# Can I run Mac OS X 10.6.3 on a PC?



## Laurijan (Jul 20, 2010)

Hi!

I would like to run Mac OS X 10.6.3 or higher on the system in my specs. Is this possible? For example would the GPU work well with it? There seem to be drivers for Mac OS X on Nvidias site.

Then is there a free/trial version of this OS to download anywhere in the Internet and if yes what are its restrictions?

I have had big problems with games restarting my PC without bluescreen and I would like to try a game that crashes my machine and of which there is a Mac version on Mac OS X to find out if the problem is Windows driver/software related.

I have 0 expirience with Mac OS - is there anything vital I should know?

Thx!


----------



## oily_17 (Jul 20, 2010)

You may get some help with what you need here -

http://www.osx86project.org/


----------



## Wrigleyvillain (Jul 20, 2010)

http://forums.techpowerup.com/showthread.php?t=123285

Though for your needs it would surely be easier to use Linux (as you have an Nvidia card as well) . Not sure what game to test offhand though there are some of course...


----------



## Laurijan (Jul 20, 2010)

I really wish I could test some games in Linux but not one of the games I have and that reboots my computer are availible on it. At least for Mac OS X I can get Warhammer Online which causes so much pain.
Other games that I have and that crash are: Fallout 3, Lord of the Rings Online, Mount & Blade Warband, but none of those is availible on Linux.


----------



## starvinmarvin1 (Aug 25, 2012)

If you want to emulate OS X this might be useful:
http://maconwindows.com/how-to-run-mac-os-x-on-windows/

Then again if you want to install it completely do this:
http://maconwindows.com/how-to-install-osx-snow-leopard-on-a-pc/


----------



## NC37 (Aug 25, 2012)

Wonder how often the emulation KPs. Hackintosh builds are very trial and error unless you really pick the components and totally build from scratch. You can't just throw it on a PC and expect everything to work.

Ideally if you want to do it, you're building a new system with the intention of running OSX on it. 

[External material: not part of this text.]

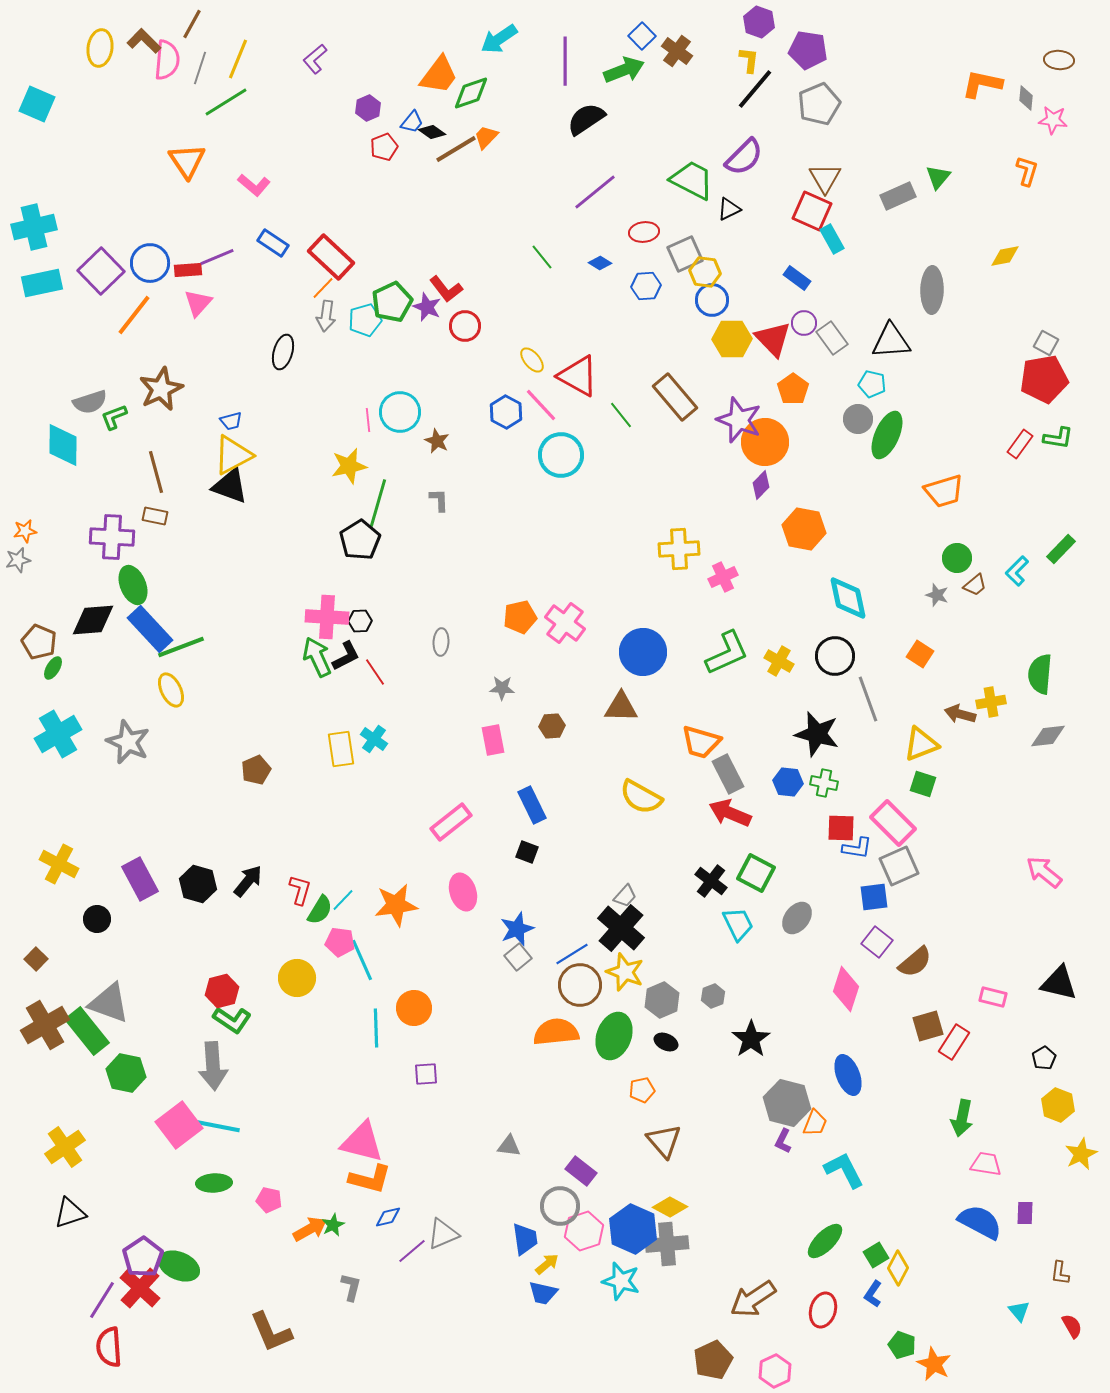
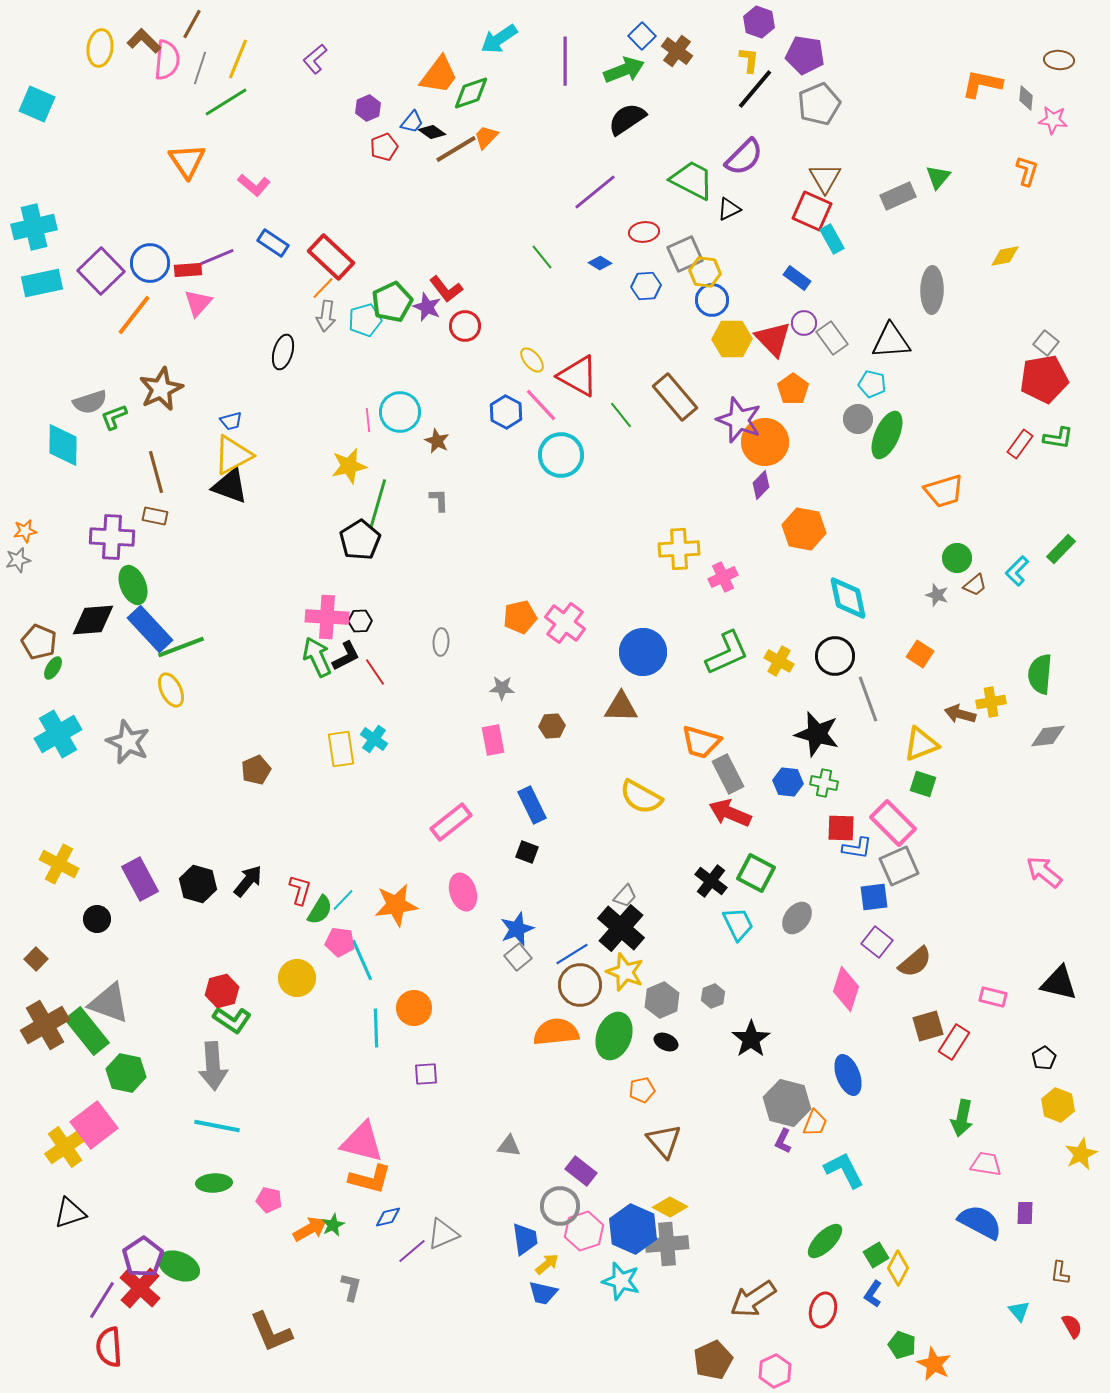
purple pentagon at (808, 50): moved 3 px left, 5 px down
black semicircle at (586, 119): moved 41 px right
gray square at (1046, 343): rotated 10 degrees clockwise
pink square at (179, 1125): moved 85 px left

Your problems may not be just driver related. Have you tested your RAM? Checked temperatures? How does it handle a full torture test with Prime?


----------



## Laurijan (Aug 26, 2012)

The problem was my faulty GTX275 GPU - i got a GTX460 in RMA and the problem was gone.


----------



## EiSFX (Aug 26, 2012)

I know a few sites i have used to run as its called Hackintosh for kexts and bootloaders and such i use this site http://www.osx86.net/ and for help and other info i use this site which has helped me alot http://www.insanelymac.com/forum/index.php?act=idx


----------